── DATASET EXCERPTS

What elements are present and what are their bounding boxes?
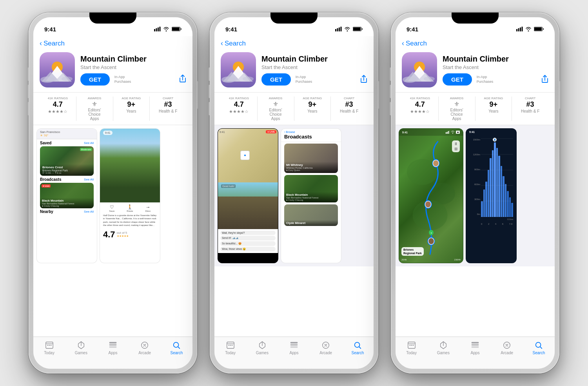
tab-games-2[interactable]: Games (246, 341, 278, 355)
app-subtitle-1: Start the Ascent (80, 64, 186, 70)
tab-apps-1[interactable]: Apps (97, 341, 129, 355)
notch-3 (452, 13, 499, 24)
svg-rect-15 (47, 345, 48, 346)
tab-search-2[interactable]: Search (342, 341, 374, 355)
age-value-1: 9+ (115, 100, 148, 109)
mini-screen-1a: San Francisco ☀ 76° Saved See All (36, 128, 97, 263)
svg-rect-81 (411, 345, 412, 346)
today-icon-1 (45, 341, 54, 350)
svg-rect-0 (154, 29, 155, 31)
wifi-icon-3 (525, 27, 532, 31)
app-icon-3 (402, 52, 437, 87)
tab-bar-1: Today Games Apps Arcade Search (33, 337, 192, 369)
back-label-2: Search (225, 40, 246, 47)
svg-point-75 (428, 238, 434, 244)
status-time-3: 9:41 (407, 26, 418, 33)
tab-bar-2: Today Games Apps Arcade Search (214, 337, 374, 369)
share-button-1[interactable] (179, 75, 186, 84)
app-name-1: Mountain Climber (80, 54, 186, 64)
status-icons-1 (154, 27, 181, 31)
app-actions-1: GET In-App Purchases (80, 73, 186, 86)
tab-games-3[interactable]: Games (427, 341, 459, 355)
tab-apps-label-1: Apps (109, 351, 118, 355)
app-header-3: Mountain Climber Start the Ascent GET In… (396, 49, 555, 93)
svg-rect-44 (290, 342, 298, 344)
wifi-icon-2 (344, 27, 350, 31)
phone-screen-2: 9:41 ‹ Search (214, 17, 374, 369)
apps-icon-1 (109, 341, 117, 350)
svg-point-11 (40, 76, 54, 83)
tab-arcade-3[interactable]: Arcade (491, 341, 523, 355)
tab-arcade-1[interactable]: Arcade (129, 341, 161, 355)
tab-today-1[interactable]: Today (33, 341, 65, 355)
tab-today-2[interactable]: Today (214, 341, 246, 355)
app-icon-1 (40, 52, 75, 87)
search-icon-3 (534, 341, 543, 350)
notch-2 (270, 13, 318, 24)
rating-chart-item-1: CHART #3 Health & F (150, 96, 186, 121)
svg-rect-84 (472, 342, 479, 344)
tab-games-label-2: Games (256, 351, 269, 355)
in-app-text-1: In-App Purchases (114, 75, 131, 84)
svg-rect-25 (335, 29, 336, 31)
tab-search-1[interactable]: Search (161, 341, 192, 355)
svg-rect-5 (172, 27, 180, 31)
mini-screen-2b: ‹ Browse Broadcasts Mt Whitney Whitney P… (281, 128, 341, 263)
share-button-2[interactable] (360, 75, 367, 84)
stars-1: ★★★★☆ (41, 109, 74, 114)
tab-apps-3[interactable]: Apps (459, 341, 491, 355)
tab-arcade-label-2: Arcade (319, 351, 332, 355)
tab-apps-2[interactable]: Apps (278, 341, 310, 355)
tab-search-label-1: Search (171, 351, 183, 355)
tab-search-label-2: Search (352, 351, 364, 355)
svg-rect-20 (109, 344, 116, 346)
app-header-2: Mountain Climber Start the Ascent GET In… (214, 49, 374, 93)
content-area-1: ‹ Search (33, 36, 192, 369)
get-button-2[interactable]: GET (261, 73, 291, 86)
app-info-1: Mountain Climber Start the Ascent GET In… (80, 54, 186, 86)
tab-today-label-1: Today (44, 351, 54, 355)
get-button-1[interactable]: GET (80, 73, 110, 86)
rating-count-label-1: 41K RATINGS (41, 96, 74, 100)
svg-rect-82 (412, 345, 414, 346)
tab-games-label-3: Games (437, 351, 450, 355)
svg-rect-45 (290, 344, 298, 346)
rating-awards-item-2: AWARDS ⚜ Editors'Choice Apps (258, 96, 294, 121)
rating-awards-item-1: AWARDS ⚜ Editors'Choice Apps (76, 96, 113, 121)
status-time-1: 9:41 (44, 26, 56, 33)
award-icon-1: ⚜ (78, 100, 111, 108)
tab-search-3[interactable]: Search (523, 341, 555, 355)
tab-games-1[interactable]: Games (65, 341, 97, 355)
chart-value-1: #3 (151, 100, 185, 109)
tab-arcade-2[interactable]: Arcade (310, 341, 342, 355)
tab-games-label-1: Games (75, 351, 87, 355)
share-button-3[interactable] (541, 75, 548, 84)
app-icon-2 (221, 52, 256, 87)
mini-screen-1b: 9:41 Briones Crest Briones Regional Park… (100, 128, 160, 263)
svg-rect-55 (534, 27, 542, 31)
svg-rect-53 (522, 27, 523, 31)
svg-rect-28 (341, 27, 342, 31)
ratings-row-3: 41K RATINGS 4.7 ★★★★☆ AWARDS ⚜ Editors'C… (396, 93, 555, 125)
tab-today-3[interactable]: Today (396, 341, 427, 355)
awards-sub-1: Apps (78, 117, 111, 121)
wifi-icon-1 (163, 27, 169, 31)
signal-icon-2 (335, 27, 342, 31)
screenshots-section-3: 9:41 ■ (396, 125, 555, 266)
games-icon-2 (258, 341, 267, 350)
back-nav-2[interactable]: ‹ Search (214, 36, 374, 49)
in-app-text-2: In-App Purchases (296, 75, 312, 84)
arcade-icon-3 (503, 341, 511, 350)
back-label-3: Search (406, 40, 427, 47)
svg-rect-52 (520, 27, 521, 31)
age-sub-1: Years (115, 109, 148, 113)
tab-bar-3: Today Games Apps Arcade Search (396, 337, 555, 369)
arcade-icon-1 (140, 341, 149, 350)
today-icon-2 (226, 341, 235, 350)
svg-text:▾: ▾ (431, 232, 432, 234)
app-info-2: Mountain Climber Start the Ascent GET In… (261, 54, 367, 86)
back-nav-3[interactable]: ‹ Search (396, 36, 555, 49)
svg-rect-17 (50, 345, 51, 346)
in-app-text-3: In-App Purchases (477, 75, 494, 84)
get-button-3[interactable]: GET (443, 73, 472, 86)
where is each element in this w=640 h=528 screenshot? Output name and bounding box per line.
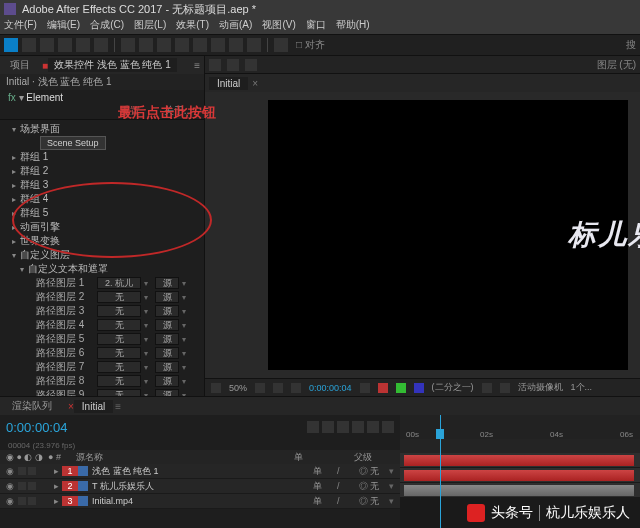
3d-icon[interactable]: [382, 421, 394, 433]
snapshot-icon[interactable]: [360, 383, 370, 393]
timeline-layer-row[interactable]: ◉ ▸ 3 Initial.mp4 单 / ◎ 无 ▾: [0, 494, 400, 509]
menu-comp[interactable]: 合成(C): [90, 18, 124, 34]
layer-mode[interactable]: 单: [313, 480, 337, 493]
mask-icon[interactable]: [291, 383, 301, 393]
effect-controls-tab[interactable]: 效果控件 浅色 蓝色 纯色 1: [48, 58, 177, 72]
layer-bar[interactable]: [404, 485, 634, 496]
zoom-tool-icon[interactable]: [40, 38, 54, 52]
layer-color[interactable]: [78, 496, 88, 506]
orbit-tool-icon[interactable]: [58, 38, 72, 52]
render-queue-tab[interactable]: 渲染队列: [4, 398, 60, 414]
path-value-dropdown[interactable]: 无: [97, 333, 141, 345]
layer-name[interactable]: Initial.mp4: [88, 496, 313, 506]
current-time[interactable]: 0:00:00:04: [6, 420, 67, 435]
stamp-tool-icon[interactable]: [193, 38, 207, 52]
text-tool-icon[interactable]: [157, 38, 171, 52]
group-row[interactable]: ▸群组 2: [4, 164, 200, 178]
comp-icon[interactable]: [209, 59, 221, 71]
motion-blur-icon[interactable]: [352, 421, 364, 433]
camera-tool-icon[interactable]: [94, 38, 108, 52]
selection-tool-icon[interactable]: [4, 38, 18, 52]
custom-text-mask-row[interactable]: ▾自定义文本和遮罩: [4, 262, 200, 276]
group-row[interactable]: ▸群组 3: [4, 178, 200, 192]
path-value-dropdown[interactable]: 无: [97, 319, 141, 331]
timeline-layer-row[interactable]: ◉ ▸ 2 T 杭儿乐娱乐人 单 / ◎ 无 ▾: [0, 479, 400, 494]
about-tab[interactable]: 关于...: [152, 104, 204, 119]
layer-mode[interactable]: 单: [313, 465, 337, 478]
path-type-dropdown[interactable]: 源: [155, 305, 179, 317]
channel-icon[interactable]: [378, 383, 388, 393]
menu-effect[interactable]: 效果(T): [176, 18, 209, 34]
menu-file[interactable]: 文件(F): [4, 18, 37, 34]
path-value-dropdown[interactable]: 无: [97, 375, 141, 387]
comp-tab[interactable]: Initial: [209, 77, 248, 90]
layer-track[interactable]: [400, 483, 640, 498]
comp-grid-icon[interactable]: [245, 59, 257, 71]
path-value-dropdown[interactable]: 无: [97, 361, 141, 373]
pen-tool-icon[interactable]: [139, 38, 153, 52]
close-tab-icon[interactable]: ×: [252, 78, 258, 89]
path-value-dropdown[interactable]: 无: [97, 305, 141, 317]
layer-color[interactable]: [78, 466, 88, 476]
resolution-dropdown[interactable]: (二分之一): [432, 381, 474, 394]
layer-bar[interactable]: [404, 470, 634, 481]
path-type-dropdown[interactable]: 源: [155, 347, 179, 359]
path-type-dropdown[interactable]: 源: [155, 291, 179, 303]
path-value-dropdown[interactable]: 无: [97, 389, 141, 396]
panel-menu-icon[interactable]: ≡: [194, 60, 200, 71]
grid-icon[interactable]: [273, 383, 283, 393]
roto-tool-icon[interactable]: [229, 38, 243, 52]
snap-toggle[interactable]: □ 对齐: [296, 38, 325, 52]
source-name-header[interactable]: 源名称: [76, 451, 294, 464]
parent-dropdown[interactable]: ◎ 无: [349, 495, 389, 508]
world-transform-row[interactable]: ▸世界变换: [4, 234, 200, 248]
group-row[interactable]: ▸群组 1: [4, 150, 200, 164]
timeline-layer-row[interactable]: ◉ ▸ 1 浅色 蓝色 纯色 1 单 / ◎ 无 ▾: [0, 464, 400, 479]
scene-setup-button[interactable]: Scene Setup: [40, 136, 106, 150]
path-type-dropdown[interactable]: 源: [155, 389, 179, 396]
visibility-icon[interactable]: ◉: [6, 496, 18, 506]
region-icon[interactable]: [482, 383, 492, 393]
search-icon[interactable]: [307, 421, 319, 433]
parent-dropdown[interactable]: ◎ 无: [349, 480, 389, 493]
timeline-menu-icon[interactable]: ≡: [115, 401, 121, 412]
menu-edit[interactable]: 编辑(E): [47, 18, 80, 34]
custom-layers-row[interactable]: ▾自定义图层: [4, 248, 200, 262]
blue-icon[interactable]: [414, 383, 424, 393]
menu-help[interactable]: 帮助(H): [336, 18, 370, 34]
shy-icon[interactable]: [322, 421, 334, 433]
layer-track[interactable]: [400, 453, 640, 468]
layer-mode[interactable]: 单: [313, 495, 337, 508]
project-tab[interactable]: 项目: [4, 58, 36, 72]
camera-dropdown[interactable]: 活动摄像机: [518, 381, 563, 394]
anim-engine-row[interactable]: ▸动画引擎: [4, 220, 200, 234]
safe-icon[interactable]: [255, 383, 265, 393]
path-type-dropdown[interactable]: 源: [155, 319, 179, 331]
zoom-level[interactable]: 50%: [229, 383, 247, 393]
search-label[interactable]: 搜: [626, 38, 636, 52]
path-value-dropdown[interactable]: 无: [97, 291, 141, 303]
layout-label[interactable]: 图层 (无): [597, 58, 636, 72]
menu-anim[interactable]: 动画(A): [219, 18, 252, 34]
axis-tool-icon[interactable]: [274, 38, 288, 52]
hand-tool-icon[interactable]: [22, 38, 36, 52]
path-value-dropdown[interactable]: 2. 杭儿: [97, 277, 141, 289]
transparency-icon[interactable]: [500, 383, 510, 393]
shape-tool-icon[interactable]: [121, 38, 135, 52]
path-type-dropdown[interactable]: 源: [155, 277, 179, 289]
layer-name[interactable]: 浅色 蓝色 纯色 1: [88, 465, 313, 478]
menu-view[interactable]: 视图(V): [262, 18, 295, 34]
menu-window[interactable]: 窗口: [306, 18, 326, 34]
brush-tool-icon[interactable]: [175, 38, 189, 52]
comp-flow-icon[interactable]: [227, 59, 239, 71]
eraser-tool-icon[interactable]: [211, 38, 225, 52]
timeline-comp-tab[interactable]: Initial: [74, 400, 113, 413]
group-row[interactable]: ▸群组 4: [4, 192, 200, 206]
reset-tab[interactable]: 重置: [108, 104, 152, 119]
playhead[interactable]: [440, 415, 441, 528]
graph-icon[interactable]: [367, 421, 379, 433]
footer-timecode[interactable]: 0:00:00:04: [309, 383, 352, 393]
layer-bar[interactable]: [404, 455, 634, 466]
comp-viewer[interactable]: 标儿乐: [205, 92, 640, 378]
scene-interface-row[interactable]: ▾场景界面: [4, 122, 200, 136]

────

EXERCISE DESCRIPTION>
For every line of the material above that contains the word "point", show the line.

ANSWER SECTION>
svg-point-75 (428, 238, 434, 244)
svg-point-11 (40, 76, 54, 83)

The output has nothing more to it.